T is for Thirty-Three and a Third

I put my LPs in full order in 2010, for the first time since we moved into our house in 2000.

As you may be aware, sales of physical manifestations of music have been dropping like a stone, in favor of digital forms. The Record Industry Association of America notes that from 2007 to 2009, the sale of digital music (i.e., downloads) grew from 23% to 34% to 41% of the market in the United States.

Yet the statistics also reveal a countervailing trend. The sale of long-playing, and extended play records (LPs and EPs), made from vinyl, has INCREASED over the same period, from 1.3 million units to 2.9 million to 3.2 million. These are minuscule numbers compared with the hundreds of millions of albums sold annually in the LP’s heyday in the 1960s through the early 1980s when compact discs were introduced. Still, it’s an interesting phenomenon.

Here are the Top Ten Selling Vinyl Albums of 2009:
#01 The Beatles – Abbey Road – 34,800 (#2 in ’08)
#02 Michael Jackson – Thriller – 29,800
#03 Animal Collective – Merriweather Post Pavilion – 14,000
#04 Wilco – Wilco – 13,200
#05 Fleet Foxes – Fleet Foxes – 12,700 (#8 in ’08)
#06 Pearl Jam – Backspacer – 12,500
#07 Grizzly Bear – Veckatimest – 11,600
#08 Guns N’ Roses – Appetite for Destruction – 11,500
#09 Dave Matthews Band – Big Whiskey… – 11,500
#10 Radiohead – In Rainbows – 11,400 (#1 in ’08)
Notice that big names such as The Beatles, Michael Jackson, and Radiohead share the pantheon with more obscure groups such as Fleet Foxes and Grizzly Bear.

And this is not solely an American phenomenon. Vinyl is also enjoying a renaissance in Great Britain as well.

Personally, I haven’t purchased vinyl since about 1989, a Ray Charles greatest hits album. The forces promulgating CDs made it too difficult for me to pass up the shiny objects by putting on an extra cut on the CD not present on the LP, e.g., Murder by Numbers on Synchronicity by the Police and This Is the Picture (Excellent Birds) on So by Peter Gabriel.

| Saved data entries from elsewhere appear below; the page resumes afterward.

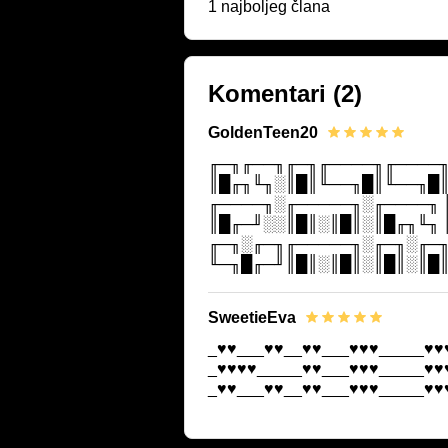
1 najboljeg člana
Komentari
(2)
GoldenTeen20
╓─╖╓──╖╓─╖╓────╖╓────╖
║█╓╖╙╖░║█║╙──╖█║╙──╖█║
╓────╖░╓─────╖░╓────╖ 
║█╓─╜░░║█║░║█║░║█╓╖╙╖ 
╓─╖░╓─╖╓─────╖░╓─╖░╓─╖
╙─╖█╓─╜║█║░║█║░║█║░║█║
SweetieEva
_♥♥___♥♥__♥♥___♥♥♥_____♥♥
_♥♥♥♥_____♥♥___♥♥♥_____♥♥
_♥♥___♥♥__♥♥___♥♥♥_____♥♥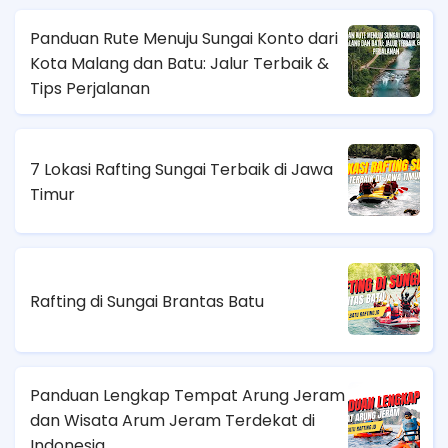
Panduan Rute Menuju Sungai Konto dari
Kota Malang dan Batu: Jalur Terbaik &
Tips Perjalanan
7 Lokasi Rafting Sungai Terbaik di Jawa
Timur
Rafting di Sungai Brantas Batu
Panduan Lengkap Tempat Arung Jeram
dan Wisata Arum Jeram Terdekat di
Indonesia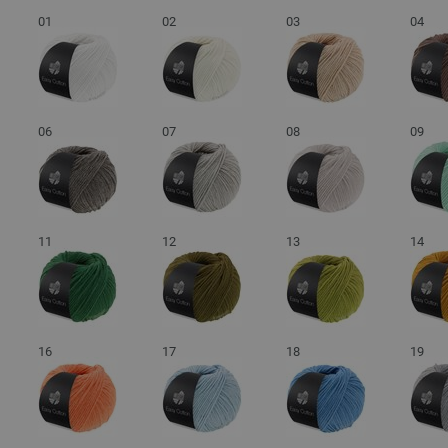
01
02
03
04
06
07
08
09
11
12
13
14
16
17
18
19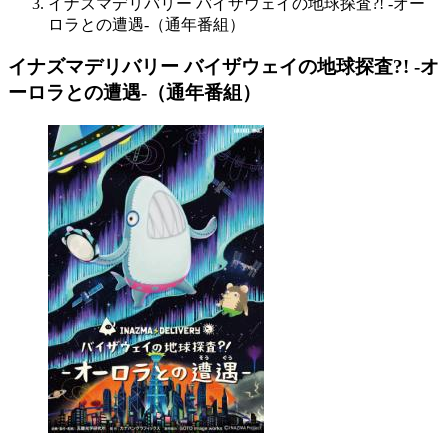
イナズマデリバリー バイザウェイの地球探査?! -オー
ロラとの遭遇-（通年番組）
イナズマデリバリー バイザウェイの地球探査?! -オ
ーロラとの遭遇-（通年番組）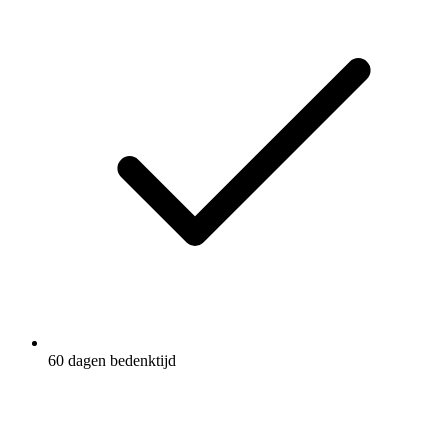
60 dagen bedenktijd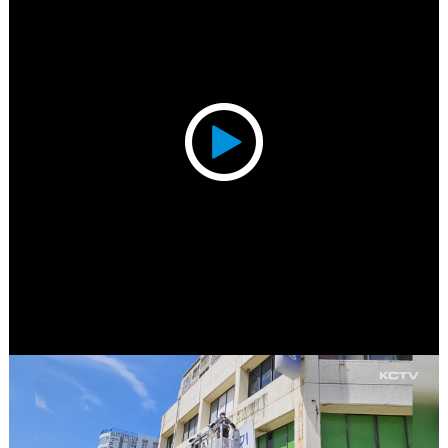
Play
Video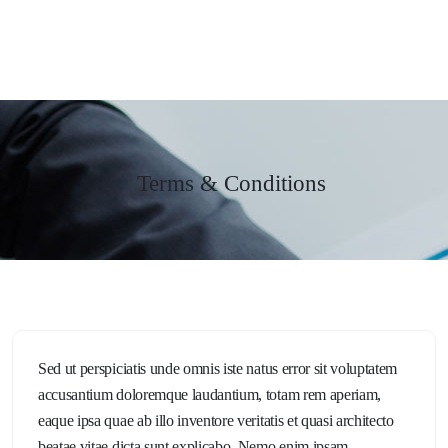
JANE HART PORTRAITS
Terms & Conditions
Sed ut perspiciatis unde omnis iste natus error sit voluptatem
accusantium doloremque laudantium, totam rem aperiam,
eaque ipsa quae ab illo inventore veritatis et quasi architecto
beatae vitae dicta sunt explicabo. Nemo enim ipsam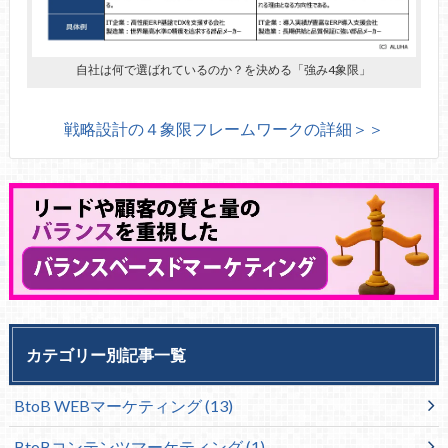
自社は何で選ばれているのか？を決める「強み4象限」
戦略設計の４象限フレームワークの詳細＞＞
カテゴリー別記事一覧
BtoB WEBマーケティング
(13)
BtoBコンテンツマーケティング
(1)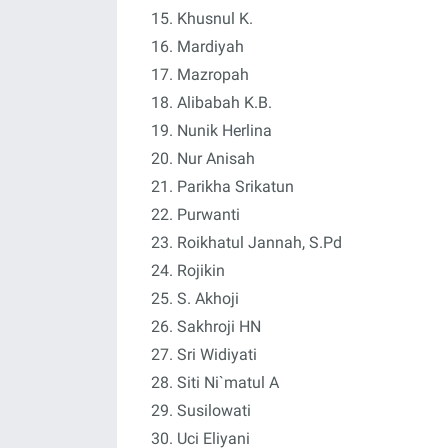
Khusnul K.
Mardiyah
Mazropah
Alibabah K.B.
Nunik Herlina
Nur Anisah
Parikha Srikatun
Purwanti
Roikhatul Jannah, S.Pd
Rojikin
S. Akhoji
Sakhroji HN
Sri Widiyati
Siti Ni`matul A
Susilowati
Uci Eliyani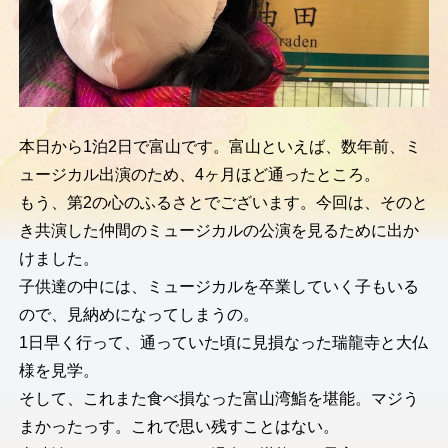
本日から1泊2日で富山です。富山といえば、数年前、ミ
ュージカル出演のため、4ヶ月ほど通ったところ。
もう、第2の心のふるさとでございます。今回は、そのと
き共演した仲間のミュージカルの公演を見るために出か
けました。
子供達の中には、ミュージカルを卒業していく子もいる
ので、見納めになってしまうの。
1日早く行って、通っていた頃に見損なった瑞龍寺と大仏
様を見学。
そして、これまた食べ損なった富山湾鮨を堪能。マジう
まかったっす。これで思い残すことはない。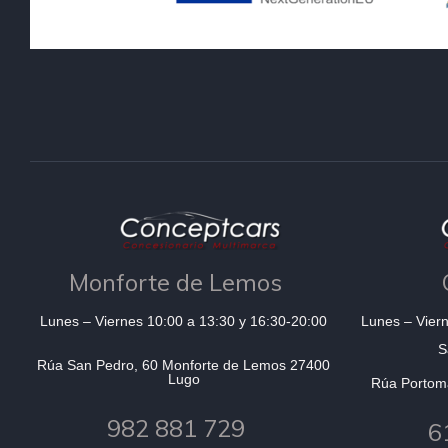
Monforte de Lemos
Lunes – Viernes 10:00 a 13:30 y 16:30-20:00
Lunes – Viern
S
Rúa San Pedro, 60 Monforte de Lemos 27400
Lugo
Rúa Portom
982 881 729
6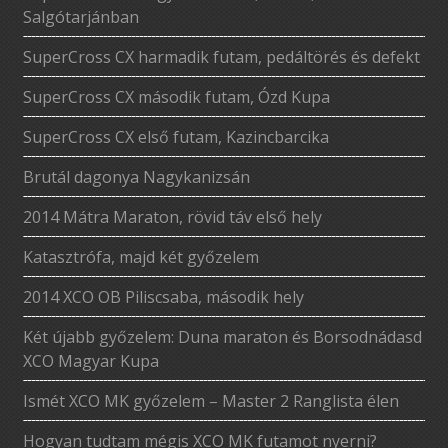
Salgótarjánban
SuperCross CX harmadik futam, pedáltörés és defekt
SuperCross CX második futam, Ózd Kupa
SuperCross CX első futam, Kazincbarcika
Brutál dagonya Nagykanizsán
2014 Mátra Maraton, rövid táv első hely
Katasztrófa, majd két győzelem
2014 XCO OB Piliscsaba, második hely
Két újabb győzelem: Duna maraton és Borsodnádasd
XCO Magyar Kupa
Ismét XCO MK győzelem – Master 2 Ranglista élen
Hogyan tudtam mégis XCO MK futamot nyerni?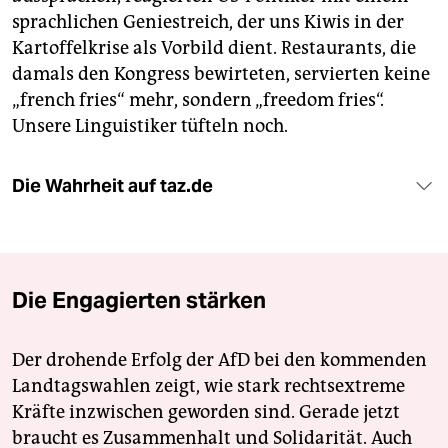
sprachlichen Geniestreich, der uns Kiwis in der
Kartoffelkrise als Vorbild dient. Restaurants, die
damals den Kongress bewirteten, servierten keine
„french fries“ mehr, sondern „freedom fries“.
Unsere Linguistiker tüfteln noch.
Die Wahrheit auf taz.de
Die Engagierten stärken
Der drohende Erfolg der AfD bei den kommenden
Landtagswahlen zeigt, wie stark rechtsextreme
Kräfte inzwischen geworden sind. Gerade jetzt
braucht es Zusammenhalt und Solidarität. Auch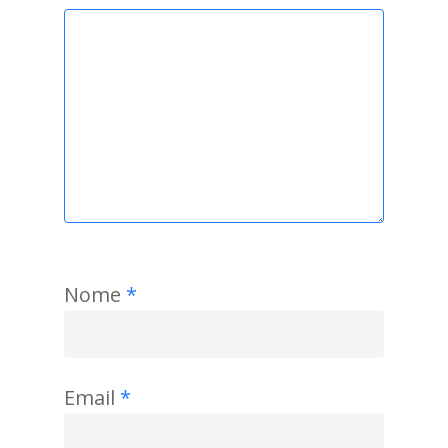
Nome
*
Email
*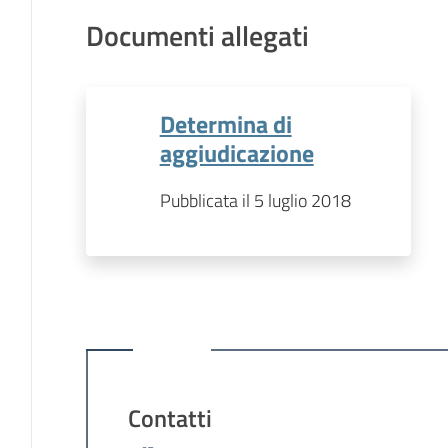
Documenti allegati
Determina di
aggiudicazione
Pubblicata il 5 luglio 2018
Contatti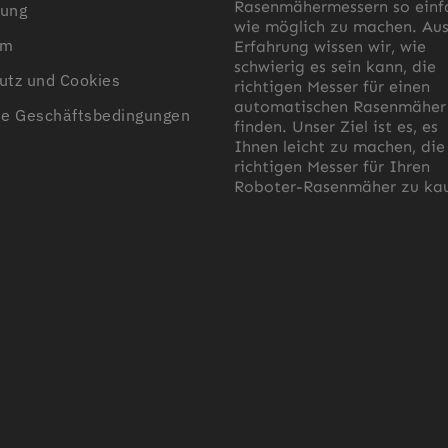
Rasenmähermessern so einf
ung
wie möglich zu machen. Au
um
Erfahrung wissen wir, wie
schwierig es sein kann, die
utz und Cookies
richtigen Messer für einen
automatischen Rasenmäher
ne Geschäftsbedingungen
finden. Unser Ziel ist es, es
Ihnen leicht zu machen, die
richtigen Messer für Ihren
Roboter-Rasenmäher zu kau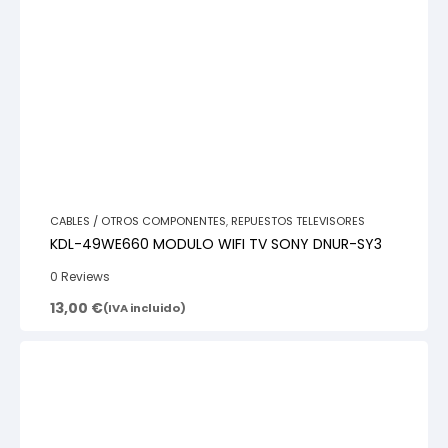
CABLES / OTROS COMPONENTES
,
REPUESTOS TELEVISORES
KDL-49WE660 MODULO WIFI TV SONY DNUR-SY3
0 Reviews
13,00
€
(IVA incluido)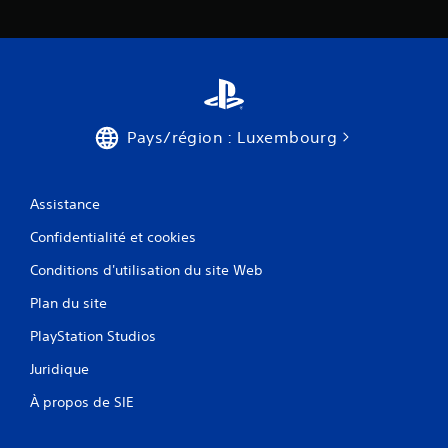
Pays/région : Luxembourg
Assistance
Confidentialité et cookies
Conditions d'utilisation du site Web
Plan du site
PlayStation Studios
Juridique
À propos de SIE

Yet I never gave up my vinyl. And when friends of mine did decide to get rid of their 12″ platters, they often gave them to me. I put my LPs in full order in 2010, for the first time since we moved into our house in 2000. I’ve discovered that I now have developed my collection of Frank Sinatra and Barbra Streisand, e.g. It’s also why I currently own multiple copies of Fragile by Yes; Deja Vu by Crosby, Stills, Nash, and Young, and of course, Tapestry by Carole King, the longest-charting album by a female solo artist.

I think I’ll hold my LPs for a while. Some of them have tracks that I haven’t found anywhere. Maybe one day I’ll get one of those machines that turns vinyl into digital. Meanwhile, I’m enjoying playing my vinyl, looking at artwork that’s about six times the size of what you’d find on a CD.

(It suddenly occurred to me that younger readers may not understand the title. LPs are played on record players at 33 1/3 revolutions per minute, as opposed to singles, which are 45 RPM, and earlier vinyl recordings, which were 78 RPM.)